TODD:  Not even a week.

CILLIZZA:  -- Chuck, you know this better than I, though.  When you‘re in a foreign country, when you‘re entangled with a coalition of people, it is not so easy to say, We‘re out, we won, walk away.  Just ask George W.  Bush about “mission accomplished.”  I mean, we know how that turned out.

TODD:  All right.  Chris Cillizza, Postpolitics.com, “Washington Post,” every other title I will mention (INAUDIBLE) get it right.

CILLIZZA:  You got a whole show.

TODD:  Mr. Fick (ph).  Thanks very much.

Coming up: What do we know about Moammar Gadhafi?  Will he fight or flee?  And who are the rebels that the no-fly zone is essentially helping out?  Big questions.  We‘re going to get some answers from the former Libyan ambassador to the United States, who broke with the Gadhafi regime early on.

You‘re watching HARDBALL, only on MSNBC.

(COMMERCIAL BREAK)

TODD:  Well, the world is giving high marks to America‘s leaders.  Check this out.  According to a new Gallup poll, U.S. leaders are doing a better job than those in other world powers.  Forty-seven percent of people in more than 100 countries say they approved of the job performance of, quote, “American leaders,” versus 25 percent who disapproved.  Germany finished second, followed by France, Japan, the UK and China.  Russia was the only country on the list whose leaders were upside-down on approval, 27 percent versus 31 percent.  And a historical note, back in 2008, before President Obama took office, the United States was in sixth place.

We‘ll be right back.

(COMMERCIAL BREAK)

TODD:  Welcome back to HARDBALL.  What do we really know about the rebels who are taking on Colonel Gadhafi?  In the past, rebels we‘ve supported one day have become our enemies the next.  Think Afghanistan.  One person who knows all about our new allies is Ali Suleiman Aujali, who recently resigned as the Libyan ambassador to the United States.  He is now supporting the opposition.

Mr.
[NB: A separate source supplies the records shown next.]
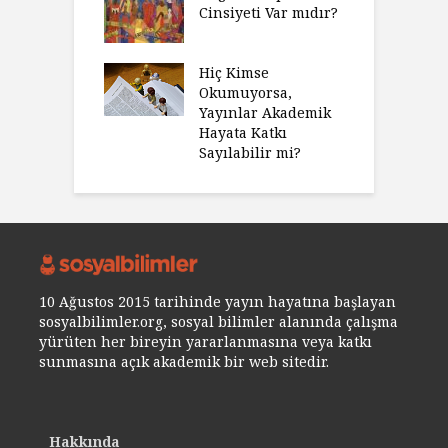
Cinsiyeti Var mıdır?
Hiç Kimse
Okumuyorsa,
Yayınlar Akademik
Hayata Katkı
Sayılabilir mi?
10 Ağustos 2015 tarihinde yayın hayatına başlayan
sosyalbilimler.org, sosyal bilimler alanında çalışma
yürüten her bireyin yararlanmasına veya katkı
sunmasına açık akademik bir web sitedir.
Hakkında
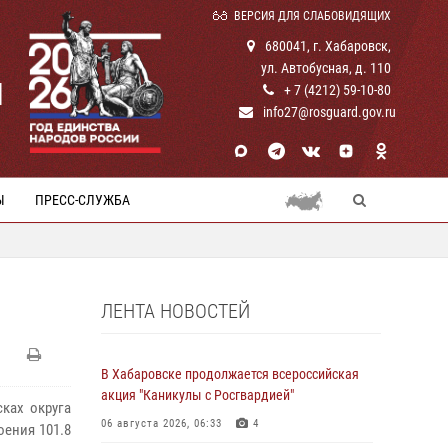
ВЕРСИЯ ДЛЯ СЛАБОВИДЯЩИХ
680041, г. Хабаровск,
ул. Автобусная, д. 110
И
+ 7 (4212) 59-10-80
info27@rosguard.gov.ru
Ы
ПРЕСС-СЛУЖБА
ЛЕНТА НОВОСТЕЙ
В Хабаровске продолжается всероссийская
акция "Каникулы с Росгвардией"
ках округа
06 августа 2026, 06:33
4
оения 101.8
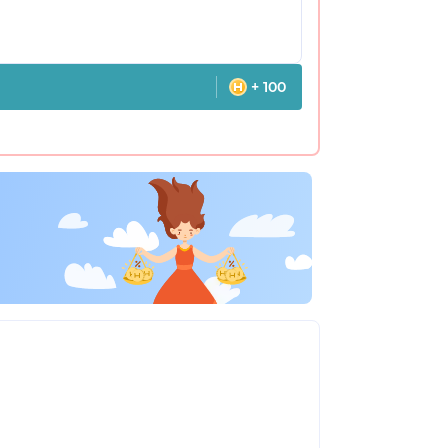
+ 100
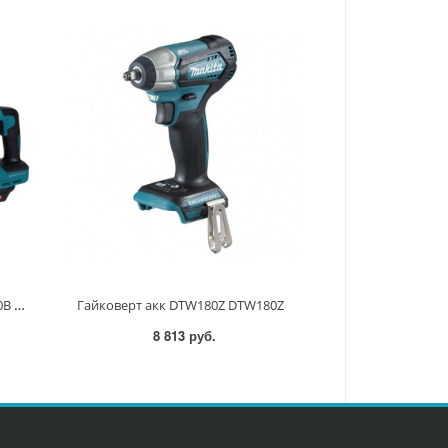
Гайковерт ударный аккум. XGT 40В BL XPT, 1", 3150Нм, привод 163мм TW010GZ TW010GZ
Гайковерт акк DTW180Z DTW180Z
8 813 руб.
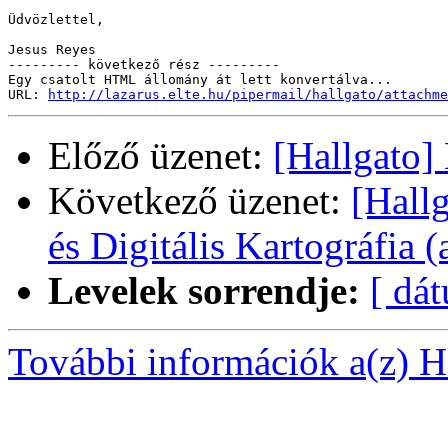
Üdvözlettel,

Jesus Reyes

--------- következő rész ---------

Egy csatolt HTML állomány át lett konvertálva...

URL: 
http://lazarus.elte.hu/pipermail/hallgato/attachme
Előző üzenet:
[Hallgato]
Következő üzenet:
[Hall
és Digitális Kartográfia (
Levelek sorrendje:
[ dá
További információk a(z) Ha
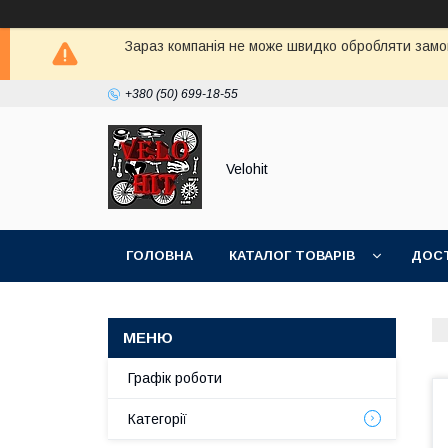
Зараз компанія не може швидко обробляти замов
+380 (50) 699-18-55
Velohit
ГОЛОВНА
КАТАЛОГ ТОВАРІВ
ДОСТ
Графік роботи
Категорії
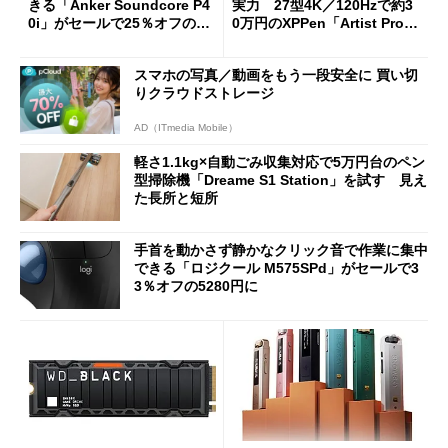
きる「Anker Soundcore P4
実力 27型4K／120Hzで約3
0i」がセールで25％オフの59
0万円のXPPen「Artist Pro 2
90円に
7（Gen 2）」でお絵描きして
分かった魅力と妥協点
スマホの写真／動画をもう一段安全に 買い切
りクラウドストレージ
AD（ITmedia Mobile）
軽さ1.1kg×自動ごみ収集対応で5万円台のペン
型掃除機「Dreame S1 Station」を試す 見え
た長所と短所
手首を動かさず静かなクリック音で作業に集中
できる「ロジクール M575SPd」がセールで3
3％オフの5280円に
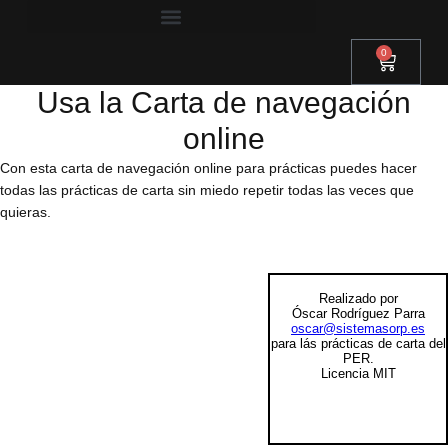
Ir
al
0
contenido
Carrito
Usa la Carta de navegación
online
Con esta carta de navegación online para prácticas puedes hacer
todas las prácticas de carta sin miedo repetir todas las veces que
quieras.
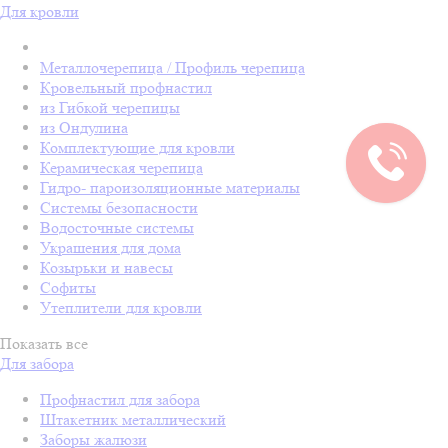
Для кровли
Металлочерепица / Профиль черепица
Кровельный профнастил
из Гибкой черепицы
из Ондулина
Комплектующие для кровли
Керамическая черепица
Гидро- пароизоляционные материалы
Системы безопасности
Водосточные системы
Украшения для дома
Козырьки и навесы
Софиты
Утеплители для кровли
Показать все
Для забора
Профнастил для забора
Штакетник металлический
Заборы жалюзи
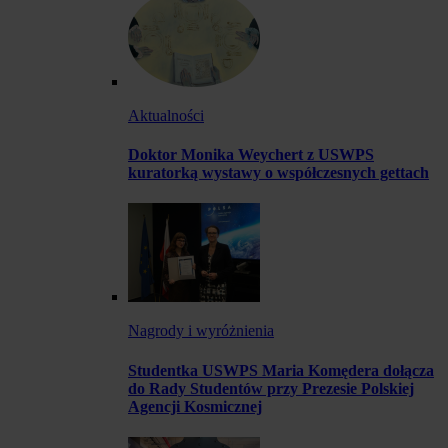
Aktualności
Doktor Monika Weychert z USWPS
kuratorką wystawy o współczesnych gettach
Nagrody i wyróżnienia
Studentka USWPS Maria Komędera dołącza
do Rady Studentów przy Prezesie Polskiej
Agencji Kosmicznej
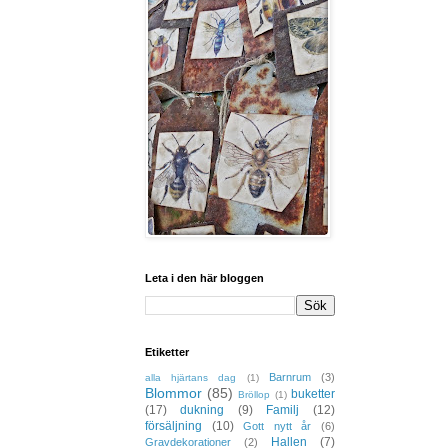
Leta i den här bloggen
Etiketter
Barnrum
(3)
alla hjärtans dag
(1)
Blommor
(85)
buketter
Bröllop
(1)
(17)
dukning
(9)
Familj
(12)
försäljning
(10)
Gott nytt år
(6)
Hallen
(7)
Gravdekorationer
(2)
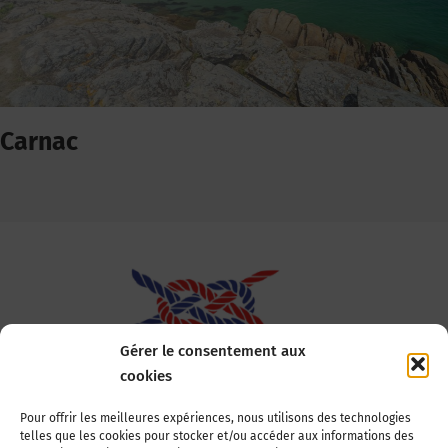
Carnac
Gérer le consentement aux
cookies
Association Nationale des Elus des Littoraux
Pour offrir les meilleures expériences, nous utilisons des technologies
telles que les cookies pour stocker et/ou accéder aux informations des
22, boulevard de la Tour-Maubourg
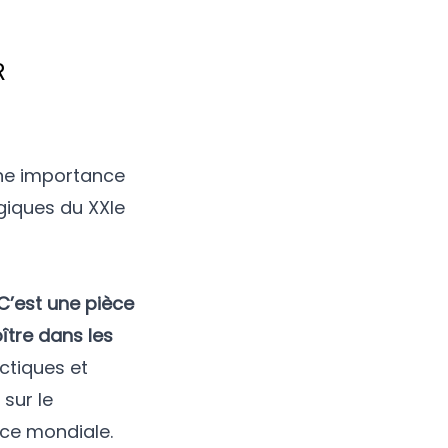
R
une importance
giques du XXIe
C’est une pièce
ître dans les
ctiques et
 sur le
nce mondiale.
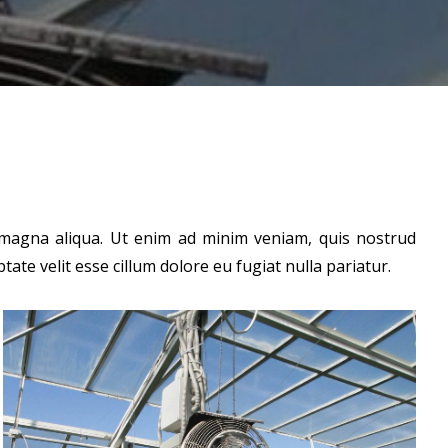
e magna aliqua. Ut enim ad minim veniam, quis nostrud
ate velit esse cillum dolore eu fugiat nulla pariatur.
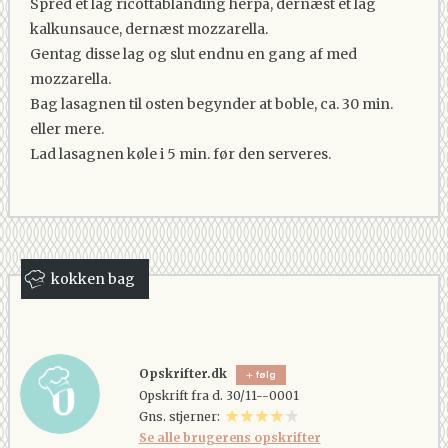
Spred et lag ricottablanding herpå, dernæst et lag
kalkunsauce, dernæst mozzarella.
Gentag disse lag og slut endnu en gang af med
mozzarella.
Bag lasagnen til osten begynder at boble, ca. 30 min.
eller mere.
Lad lasagnen køle i 5 min. før den serveres.
kokken bag
Opskrifter.dk
følg
Opskrift fra d. 30/11--0001
Gns. stjerner:
Se alle brugerens opskrifter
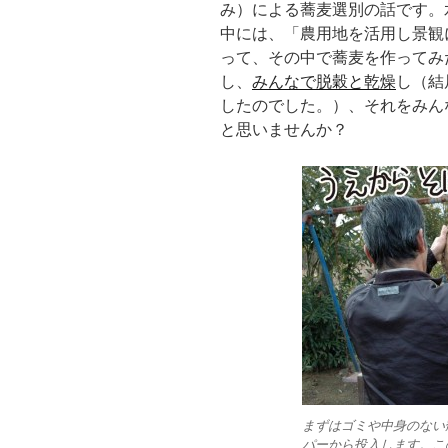
み）による蕎麦選別の話です。
中には、「農用地を活用し景観
って、その中で蕎麦を作ってみ
し、
みんなで脱穀と乾燥
し（結
したのでした。）、それをみん
と思いませんか？
まずはゴミや中身のない
パーから投入します。こ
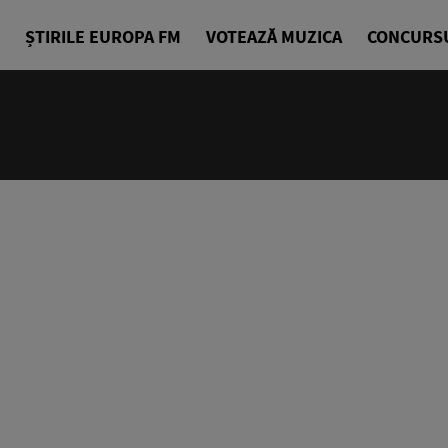
ȘTIRILE EUROPA FM
VOTEAZĂ MUZICA
CONCURS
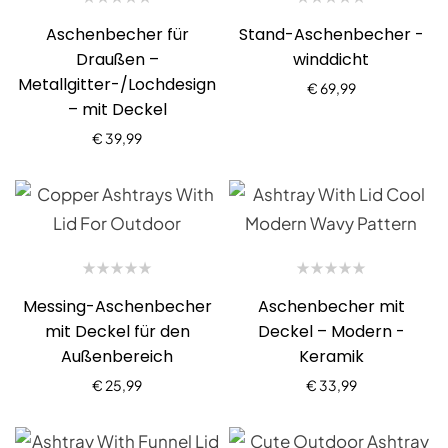
Aschenbecher für
Stand-Aschenbecher -
Draußen –
winddicht
Metallgitter-/Lochdesign
€
69,99
– mit Deckel
€
39,99
Messing-Aschenbecher
Aschenbecher mit
mit Deckel für den
Deckel – Modern -
Außenbereich
Keramik
€
25,99
€
33,99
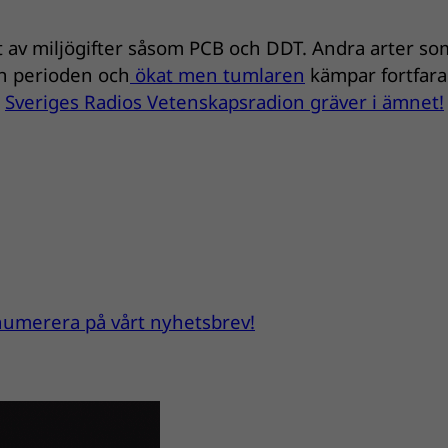
rt av miljögifter såsom PCB och DDT. Andra arter so
en perioden och
ökat men tumlaren
kämpar fortfar
?
Sveriges Radios Vetenskapsradion gräver i ämnet!
renumerera på vårt nyhetsbrev!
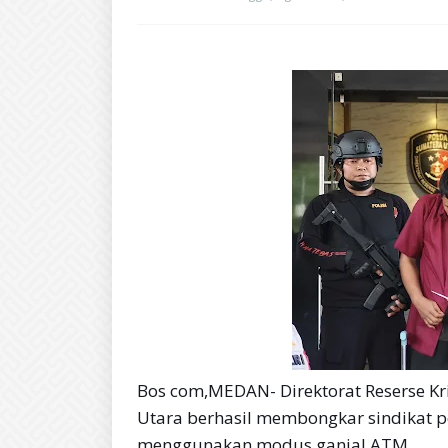
Bos com,MEDAN- Direktorat Reserse K
Utara berhasil membongkar sindikat p
menggunakan modus ganjal ATM.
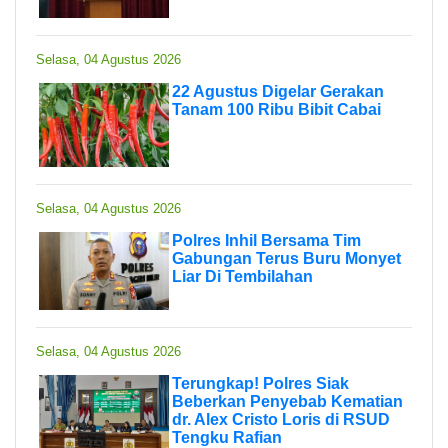
Selasa, 04 Agustus 2026
22 Agustus Digelar Gerakan
Tanam 100 Ribu Bibit Cabai
Selasa, 04 Agustus 2026
Polres Inhil Bersama Tim
Gabungan Terus Buru Monyet
Liar Di Tembilahan
Selasa, 04 Agustus 2026
Terungkap! Polres Siak
Beberkan Penyebab Kematian
dr. Alex Cristo Loris di RSUD
Tengku Rafian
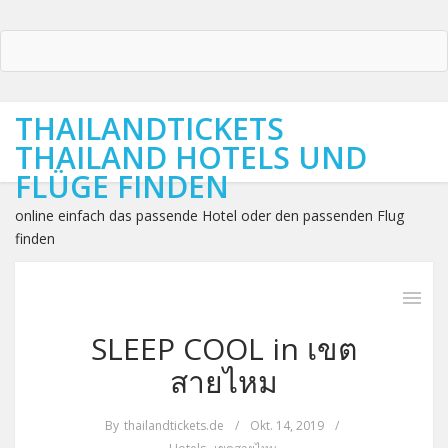
THAILANDTICKETS
THAILAND HOTELS UND
FLÜGE FINDEN
online einfach das passende Hotel oder den passenden Flug
finden
SLEEP COOL in เขต
สายไหม
By
thailandtickets.de
/
Okt. 14, 2019
/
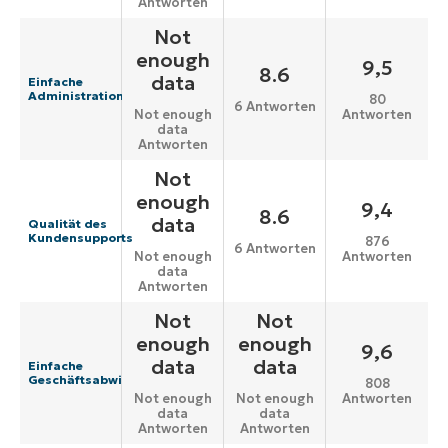
Antworten
Not
enough
9,5
8.6
data
Einfache
Administration
80
6 Antworten
Antworten
Not enough
data
Antworten
Not
enough
9,4
8.6
data
Qualität des
Kundensupports
876
6 Antworten
Antworten
Not enough
data
Antworten
Not
Not
enough
enough
9,6
data
data
Einfache
Geschäftsabwicklung
808
Antworten
Not enough
Not enough
data
data
Antworten
Antworten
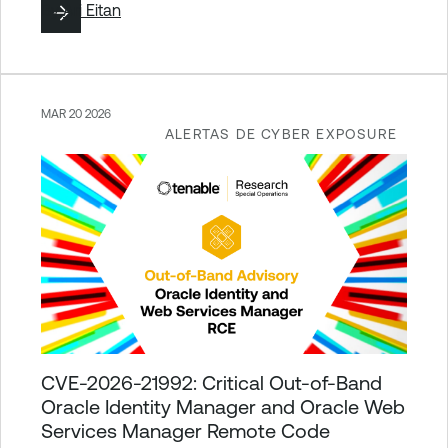
By
Ari Eitan
MAR 20 2026
ALERTAS DE CYBER EXPOSURE
CVE-2026-21992: Critical Out-of-Band
Oracle Identity Manager and Oracle Web
Services Manager Remote Code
Ambassador, welcome.

ALI SULEIMAN AUJALI, RESIGNED AS LIBYAN AMBASSADOR TO THE U.S.: 

Thanks.

TODD:  So let me—let me ask you, who is the opposition?  Tell us who they are.  And should the United States, who has stopped short of recognizing them, recognize them as the official leadership of Libya?

AUJALI:  Well, the opposition, they are—they are (INAUDIBLE) Libyan who raised against the regime.  They are doctors.  They are professors  They are student.  They are lawyer.  They are normal people in Libya who‘ve been suffering for the last 42 years.  Then they are not al Qaeda, what the regime tried to describe them.

TODD:  Right.

AUJALI:  If there‘s al Qaeda, then the regime is responsible for them that they are in the country.  But the Libyan people, they raised against the regime peacefully.  Unfortunately, they‘ve been killed by the—by mercenaries.  Then, for example, the chair of the council, Mr. Abdul Jalil, he was a former justice minister.  He‘s very known in Libya.  He‘s a very capable man.  He‘s very decent man.  And Dr. Mahmoud Jibril, he‘s a professor.  He‘s working in—before, in the gulf area, in the gulf countries.

TODD:  Right.

AUJALI:  And he‘d been brought by son of Gadhafi to reform Libya and -

-

TODD:  Right.

AUJALI:  Yes.

TODD:  Let me ask you about Gadhafi.  You said in a previous interview you did not believe he would flee, that he would die on Libyan soil, that he didn‘t want to face the threat of the courts.  Is there no safe haven in the world he could flee to, in your mind?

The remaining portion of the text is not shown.